Mal lui en prendra, il se fera muter.
On ne peut que s’étonner que les critiques italiens n'aient pas saisi d'emblée le message de l’auteur, à savoir une corruption profonde des institutions italiennes où chaque protagoniste, de petite lâcheté en petite lâcheté arrive à gangrener l’Etat et à lui faire perdre des millions pour le plus grand profit de quelques-uns.
Petite conversation à l’appui "Tu sais très bien quelle part a eu X à mon entrée dans l’arène politique : si j'ai pu y descendre, je le dois à la générosité concrète de X. Et si tu as le poste que tu as, tu le dois à mon appui. C’est comme une chaîne de Saint-Antoine, dangereuse à interrompre".
Cette histoire fictive reflète bien une réalité tangible et décortique toutes les motivations des gens, toutes classes sociales confondues, pour les amener à ces petits mensonges pour préserver leur petite tranquillité et leurs petit confort, ces petites lâchetés mineures qui, mises bout à bout, lèsent profondément la société tout entière, minent la confiance des citoyens dans les institutions et finalement coûtent extrêmement chers à l’Etat.
Ce n’est pas le citoyen belge "éclairé" qui le démentira…
vigata 1887 10 étoiles

Une histoire de moulins, bien loin de l'univers douillet d'Alphonse Daudet. On est en Sicile, à Vigata, ville imaginaire qui abrite l'œuvre littéraire d'Andrea Camilleri. Mais, contrairement aux aventures du fameux commissaire Montalbano, nous voilà plongés dans un dix-neuvième siècle finissant, où l'île vit encore dans un régime semi-féodal. Quelques puissants jouissent de leurs privilèges, au nez et à la barbe d'une administration impuissante et largement corrompue.
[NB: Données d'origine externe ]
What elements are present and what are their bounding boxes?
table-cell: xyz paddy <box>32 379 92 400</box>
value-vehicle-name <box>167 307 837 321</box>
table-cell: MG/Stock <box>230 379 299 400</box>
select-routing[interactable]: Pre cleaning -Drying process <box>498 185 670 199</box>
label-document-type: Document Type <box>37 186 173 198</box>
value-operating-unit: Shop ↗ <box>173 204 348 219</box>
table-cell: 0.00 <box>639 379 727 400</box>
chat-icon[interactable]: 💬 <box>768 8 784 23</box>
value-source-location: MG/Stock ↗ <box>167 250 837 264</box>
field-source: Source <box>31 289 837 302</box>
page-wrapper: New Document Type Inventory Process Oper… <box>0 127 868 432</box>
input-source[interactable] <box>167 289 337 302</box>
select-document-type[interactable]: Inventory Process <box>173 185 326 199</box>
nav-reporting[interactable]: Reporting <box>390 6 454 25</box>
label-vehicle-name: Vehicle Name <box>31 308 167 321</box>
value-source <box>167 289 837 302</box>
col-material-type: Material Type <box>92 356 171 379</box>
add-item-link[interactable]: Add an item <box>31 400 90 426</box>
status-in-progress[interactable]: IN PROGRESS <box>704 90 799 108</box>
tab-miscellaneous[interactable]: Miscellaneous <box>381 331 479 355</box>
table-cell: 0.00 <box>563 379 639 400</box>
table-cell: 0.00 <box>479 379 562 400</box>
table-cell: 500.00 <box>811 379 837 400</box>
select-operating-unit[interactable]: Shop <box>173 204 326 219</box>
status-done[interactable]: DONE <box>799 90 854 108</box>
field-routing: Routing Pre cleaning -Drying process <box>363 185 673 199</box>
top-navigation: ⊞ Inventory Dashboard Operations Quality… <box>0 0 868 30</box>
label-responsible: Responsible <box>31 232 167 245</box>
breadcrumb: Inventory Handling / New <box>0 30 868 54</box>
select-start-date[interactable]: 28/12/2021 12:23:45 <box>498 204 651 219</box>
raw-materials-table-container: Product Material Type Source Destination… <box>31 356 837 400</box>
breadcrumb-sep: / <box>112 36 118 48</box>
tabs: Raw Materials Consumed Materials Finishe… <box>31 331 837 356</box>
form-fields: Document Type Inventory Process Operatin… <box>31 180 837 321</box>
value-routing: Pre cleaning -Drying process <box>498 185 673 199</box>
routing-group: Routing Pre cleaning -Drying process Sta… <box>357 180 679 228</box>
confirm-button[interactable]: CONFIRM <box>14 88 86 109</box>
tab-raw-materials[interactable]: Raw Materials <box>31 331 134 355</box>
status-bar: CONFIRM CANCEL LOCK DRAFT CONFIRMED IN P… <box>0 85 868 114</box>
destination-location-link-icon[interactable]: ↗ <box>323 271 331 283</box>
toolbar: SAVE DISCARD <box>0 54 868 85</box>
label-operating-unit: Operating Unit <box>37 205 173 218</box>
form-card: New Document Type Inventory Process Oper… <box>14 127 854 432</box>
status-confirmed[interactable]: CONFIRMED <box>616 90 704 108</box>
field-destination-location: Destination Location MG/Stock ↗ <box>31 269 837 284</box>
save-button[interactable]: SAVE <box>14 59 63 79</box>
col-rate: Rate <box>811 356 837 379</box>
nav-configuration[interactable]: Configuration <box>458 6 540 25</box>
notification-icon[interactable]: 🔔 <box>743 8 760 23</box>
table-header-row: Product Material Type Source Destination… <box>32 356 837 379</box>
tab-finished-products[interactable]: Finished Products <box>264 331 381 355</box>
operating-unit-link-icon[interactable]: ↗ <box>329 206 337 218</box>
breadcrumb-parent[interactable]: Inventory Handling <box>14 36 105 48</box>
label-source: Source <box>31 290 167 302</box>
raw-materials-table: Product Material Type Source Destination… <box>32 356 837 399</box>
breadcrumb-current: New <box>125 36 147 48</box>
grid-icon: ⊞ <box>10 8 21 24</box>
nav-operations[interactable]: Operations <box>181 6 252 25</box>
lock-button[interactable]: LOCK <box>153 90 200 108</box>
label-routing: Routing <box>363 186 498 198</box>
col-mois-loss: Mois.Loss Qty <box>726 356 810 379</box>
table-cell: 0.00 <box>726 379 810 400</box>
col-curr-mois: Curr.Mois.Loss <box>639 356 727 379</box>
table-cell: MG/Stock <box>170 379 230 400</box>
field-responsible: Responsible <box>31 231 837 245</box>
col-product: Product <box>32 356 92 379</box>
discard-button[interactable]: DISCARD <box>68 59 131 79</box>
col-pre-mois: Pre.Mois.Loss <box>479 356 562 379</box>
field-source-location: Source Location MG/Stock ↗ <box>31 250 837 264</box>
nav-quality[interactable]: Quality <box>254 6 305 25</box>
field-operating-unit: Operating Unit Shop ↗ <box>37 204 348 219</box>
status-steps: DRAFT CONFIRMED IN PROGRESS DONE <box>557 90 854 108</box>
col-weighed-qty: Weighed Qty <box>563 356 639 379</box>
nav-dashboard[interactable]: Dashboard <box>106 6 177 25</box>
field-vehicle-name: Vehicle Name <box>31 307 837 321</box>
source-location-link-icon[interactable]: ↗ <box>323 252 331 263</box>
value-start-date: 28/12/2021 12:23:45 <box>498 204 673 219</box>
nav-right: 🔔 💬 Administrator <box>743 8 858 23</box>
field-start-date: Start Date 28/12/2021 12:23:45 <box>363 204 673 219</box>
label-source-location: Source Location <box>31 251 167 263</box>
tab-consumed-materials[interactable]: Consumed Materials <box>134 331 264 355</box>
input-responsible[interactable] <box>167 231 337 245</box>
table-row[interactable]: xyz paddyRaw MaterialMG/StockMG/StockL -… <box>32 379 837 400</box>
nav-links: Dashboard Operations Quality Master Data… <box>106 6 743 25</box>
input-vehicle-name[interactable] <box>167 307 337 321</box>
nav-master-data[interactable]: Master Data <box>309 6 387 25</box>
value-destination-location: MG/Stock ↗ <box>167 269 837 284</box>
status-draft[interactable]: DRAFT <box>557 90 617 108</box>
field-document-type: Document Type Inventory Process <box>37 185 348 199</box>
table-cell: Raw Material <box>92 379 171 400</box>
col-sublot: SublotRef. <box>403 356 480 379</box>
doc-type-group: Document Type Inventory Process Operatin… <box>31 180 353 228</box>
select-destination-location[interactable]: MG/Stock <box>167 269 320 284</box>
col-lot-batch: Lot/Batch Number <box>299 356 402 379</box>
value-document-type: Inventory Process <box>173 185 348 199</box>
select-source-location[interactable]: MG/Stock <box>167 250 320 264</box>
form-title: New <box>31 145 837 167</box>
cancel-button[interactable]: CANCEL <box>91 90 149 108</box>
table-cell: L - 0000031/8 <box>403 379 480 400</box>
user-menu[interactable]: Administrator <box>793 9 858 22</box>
Ceux qui tentent de braver les règles établies par la "tradition" sont voués inéluctablement à la mort. Tel est le sort qui guette notre jeune et brave inspecteur des moulins, récemment débarqué de sa Gênes adoptive, et enfin de retour sur son île natale. Il va devoir jouer une partie serrée, avec le soutien d'un juge lui-même sur le point d'être "débarqué". À deux doigts de l'échec, il va tenter un dernier coup, qui enverra tous ses ennemis au tapis. La partie dure six semaines, et on ne se lasse pas de suivre pas à pas les coups échangés. Truffé de particularismes de langage propres au sicilien et au génois, admirablement rendus par Serge Quadruppani (qui a dû se faire aider pour l'occasion), ce roman policier hors du commun se dévore tout cru. On comprend comment la mafia a pu germer sur un tel terreau...

Jfp - La Selle en Hermoy (Loiret) - 76 ans - 9 mars 2013


L'hydre tentaculaire 6 étoiles

A. CAMILLERI nous illustre le mode de fonctionnement mafieux dans un contexte qui n'a pas dû trop déranger puisque situé fin 19ème. Il utilise là encore, comme dans LA CONCESSION DU TELEPHONE, un procédé d'échanges épistolaires pour faire progresser l'action. Celui ci me semble inégal par rapport aux CAMILLERI qui viendront après. Peut être aussi S. QUADDRUPANI n'avait-il pas encore réglé les problèmes de traduction posés par les parties apparemment écrites en Sicilien dans l'original. Il y parviendra mieux, me semble-t-il, ultérieurement.